Don’t you dare kill and eat anyone in my Darling Marcie’s genetic line.

If you can manage to prevent the birth of my ex, you’ll have my eternal gratitude.

I think you have come up with The Food Network’s next big hit show.

You might want to test the Romans for lead before consuming. I understand they used lead salts to preserve wine.

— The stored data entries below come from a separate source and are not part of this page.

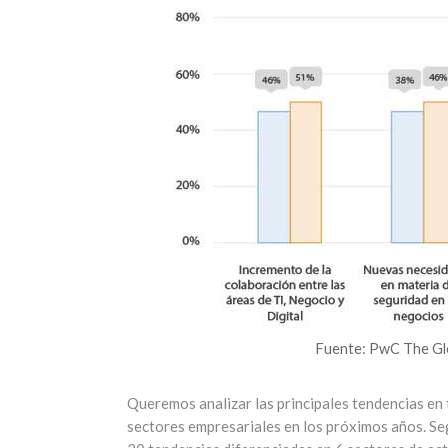
Fuente: PwC The Glo
Queremos analizar las principales tendencias en
sectores empresariales en los próximos años. Seg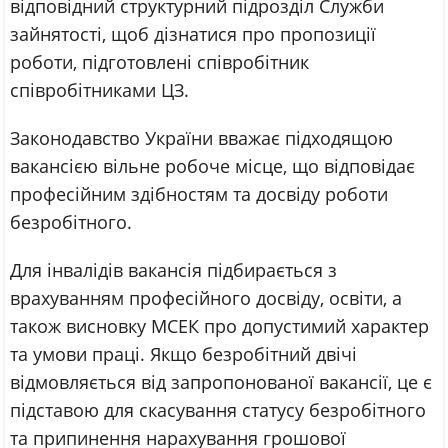
відповідний структурний підрозділ Служби
зайнятості, щоб дізнатися про пропозиції
роботи, підготовлені співробітник
співробітниками ЦЗ.
Законодавство України вважає підходящою
вакансією вільне робоче місце, що відповідає
професійним здібностям та досвіду роботи
безробітного.
Для інвалідів вакансія підбирається з
врахуванням професійного досвіду, освіти, а
також висновку МСЕК про допустимий характер
та умови праці. Якщо безробітний двічі
відмовляється від запропонованої вакансії, це є
підставою для скасування статусу безробітного
та припинення нарахування грошової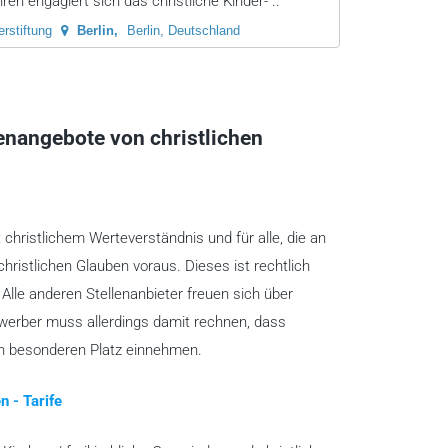
ren engagiert sich das christliche Kinder- ..
rstiftung
Berlin
Berlin, Deutschland
lenangebote von christlichen
t christlichem Werteverständnis und für alle, die an
christlichen Glauben voraus. Dieses ist rechtlich
lle anderen Stellenanbieter freuen sich über
ewerber muss allerdings damit rechnen, dass
en besonderen Platz einnehmen.
n - Tarife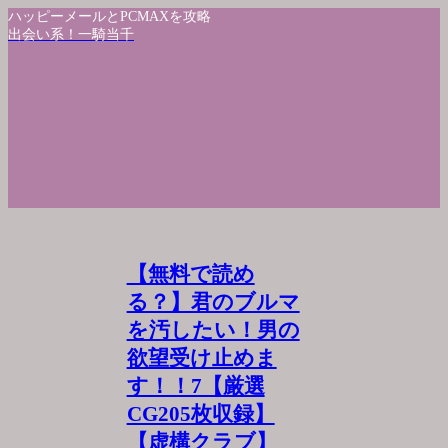
ハッピーメールとPCMAXを攻略
出会い系！一騎当千
【無料で読め
る？】君のブルマ
を汚したい！男の
欲望受け止めま
す！！7【厳選
CG205枚収録】
【虚構クラブ】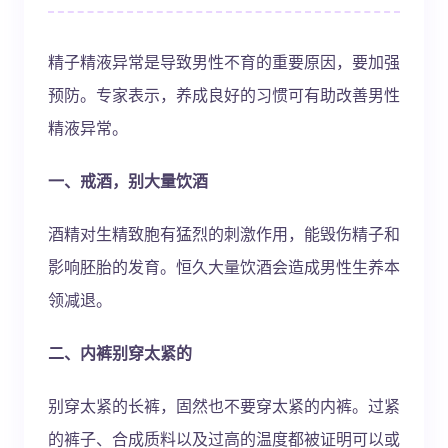
精子精液异常是导致男性不育的重要原因，要加强
预防。专家表示，养成良好的习惯可有助改善男性
精液异常。
一、戒酒，别大量饮酒
酒精对生精致胞有猛烈的刺激作用，能毁伤精子和
影响胚胎的发育。恒久大量饮酒会造成男性生养本
领减退。
二、内裤别穿太紧的
别穿太紧的长裤，固然也不要穿太紧的内裤。过紧
的裤子、合成质料以及过高的温度都被证明可以或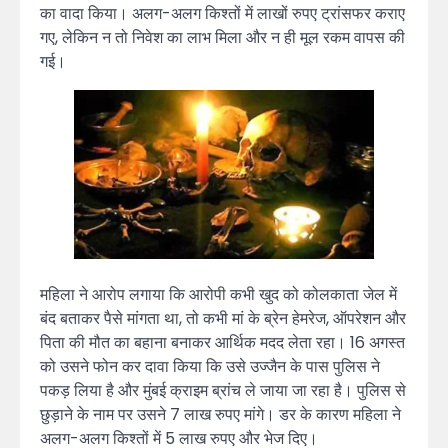
का वादा किया। अलग-अलग किश्तों में लाखों रुपए ट्रांसफर कराए
गए, लेकिन न तो निवेश का लाभ मिला और न ही मूल रकम वापस की
गई।
महिला ने आरोप लगाया कि आरोपी कभी खुद को कोलकाता जेल में
बंद बताकर पैसे मांगता था, तो कभी मां के ब्रेन हेमरेज, ऑपरेशन और
पिता की मौत का बहाना बनाकर आर्थिक मदद लेता रहा। 16 अगस्त
को उसने फोन कर दावा किया कि उसे उज्जैन के पास पुलिस ने
पकड़ लिया है और मुंबई क्राइम ब्रांच ले जाया जा रहा है। पुलिस से
छुड़ाने के नाम पर उसने 7 लाख रुपए मांगे। डर के कारण महिला ने
अलग-अलग किश्तों में 5 लाख रुपए और भेज दिए।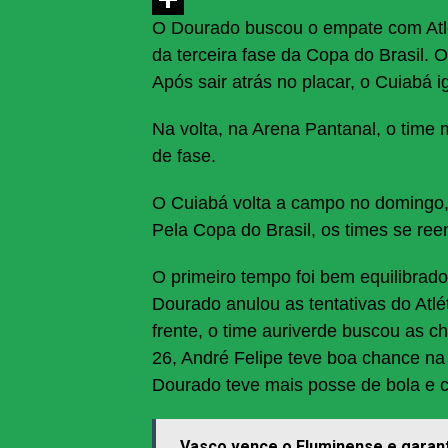
O Dourado buscou o empate com Atléti
Share
da terceira fase da Copa do Brasil. O
Após sair atrás no placar, o Cuiabá i
Na volta, na Arena Pantanal, o time 
de fase.
O Cuiabá volta a campo no domingo, p
Pela Copa do Brasil, os times se re
O primeiro tempo foi bem equilibrad
Dourado anulou as tentativas do Atlé
frente, o time auriverde buscou as 
26, André Felipe teve boa chance na
Dourado teve mais posse de bola e c
Vasco vence o Fluminense e garante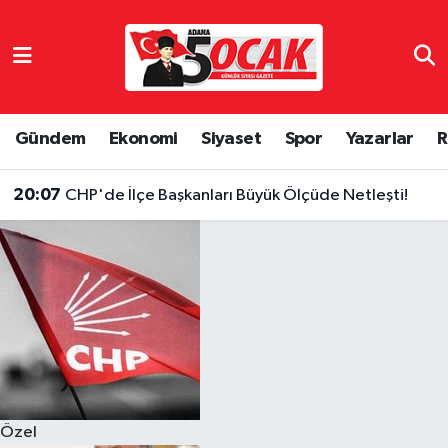
Asayiş
Hava Durumu
Bilim & Teknoloji
Trafik Durumu
Gündem
Ekonomi
Siyaset
Spor
Yazarlar
R
Çevre
Süper Lig Puan Durumu ve Fikstür
20:07
CHP'de İlçe Başkanları Büyük Ölçüde Netleşti!
Dünya
Tüm Manşetler
Eğitim
Son Dakika Haberleri
Ekonomi
Haber Arşivi
Gündem
Özel
Haber Reklam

Well, Spanky told Uncle George in the Wild Man from Borneo bit: “Are you gonna eat me now? I pro’lly won’t taste very good, 'cause my mom says I’m spoiled rotten.” My only experience with cannibals.

A time travelling cannibal would likely want a sampling of Louis XIV palace courtesans, a spicy Ming dynasty forbidden city royal concubine, perhaps an Inca from pre-Pizzaro Pachamac, and for dessert, or course, a Nubian Princess.

[Banky Edwards] What’s a Nubian? [/Banky Edwards]

They could just do that on Iron Chef.

Today’s secret ingredient… Phil!

Chefs should make good meals. They’ve eaten all kinds of interesting things and most are fairly plump to boot.

Don’t try eating a jester. They taste funny.

Make sure to get both. Ref Futurama’s “All’s well that …”

Dude!

Don’t go to the past for snacks,munch in the future
messing with causality is not worth the all the sweet meats from here to 10:000 BC

thanks in advance

Future you
p.s. don’t eat me

So THAT’S what happened to the neanderthals!